Elliot Alderson matters because he's not a poster child for healthy living. He's not a great role model. He's actually a pretty good example of everything that you shouldn't do if you want to keep yourself feeling mentally and emotionally stable. And that's awesome. We need more characters like Elliot because we need to live in his shoes, to see the world through his eyes, and to remember that even if we don't understand, Elliot's perception of reality is just as real to him as ours is to us. We need Elliot to be not a saint, but a human being with bad days and slightly less bad days and a complex medical history and no idea what the hell he's doing. We need that because that's who we all are, whether we admit it or not.

So even when this depressive episode of mine is over, and it will be over eventually because they always are, I'll still be grateful for Elliot.
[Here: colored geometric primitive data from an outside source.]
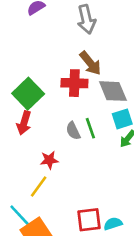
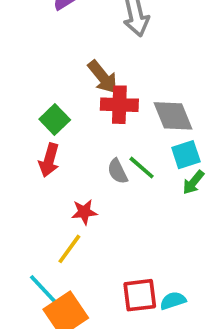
brown arrow: (90, 63) -> (103, 77), moved
green square: (28, 94) -> (55, 119), size x0.7
green line: (90, 128) -> (142, 168), turned -30

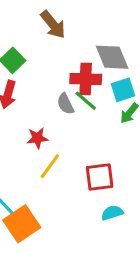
red cross: (119, 105) -> (86, 79), moved
yellow line: (69, 249) -> (50, 166), moved
red square: (140, 295) -> (100, 177), moved

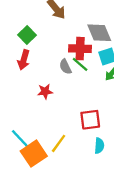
yellow line: (50, 166) -> (59, 143), moved
cyan semicircle: (112, 213) -> (99, 146), turned 112

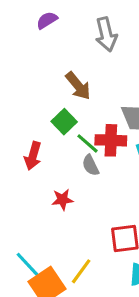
green square: (27, 35) -> (64, 122), moved
green line: (80, 64) -> (87, 143), moved

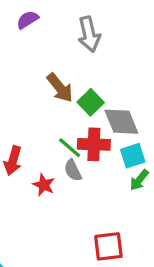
green square: (64, 122) -> (91, 102), moved
red star: (63, 200) -> (44, 185), moved, turned 30

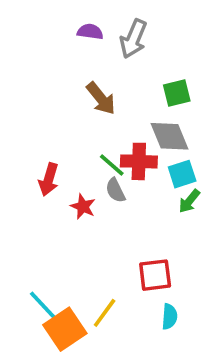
purple semicircle: (27, 20) -> (90, 32), moved, turned 40
gray arrow: (89, 34) -> (133, 39), turned 36
green square: (91, 102) -> (177, 93), moved, turned 30

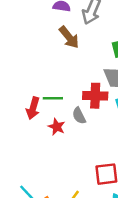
brown arrow: (101, 98) -> (69, 37), moved
green line: (112, 165) -> (53, 98), moved, turned -42

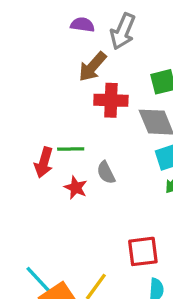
brown arrow: (69, 37) -> (92, 67), turned 80
red cross: (95, 96) -> (111, 100), moved

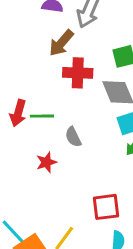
red arrow: (44, 162) -> (18, 113), moved
red star: (76, 188) -> (46, 162), moved, turned 30

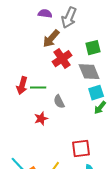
red cross: (78, 73) -> (62, 59), turned -36

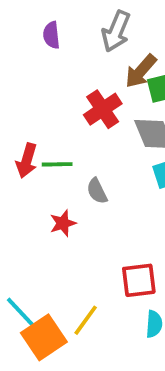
purple semicircle: (45, 14) -> (51, 35), moved, turned -104
brown arrow: (51, 39) -> (141, 71), moved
Even if telling him that would make him super uncomfortable.


*SPOILERS: When it comes to Elliot's sister, I do find it interesting that they cast a white actress in the role, presumably with the foreknowledge that this is where they were going with her. I mean, we have to assume that she and Elliot are both of mixed race, but it's frustrating when everything is so ambiguous except Elliot's casting.

**Criminal Minds, ironically one of the few other shows to actually do a fairly accurate job at representing mental illness. Unfortunately, it's pretty much always represented in relation to serial killers. Not awesome.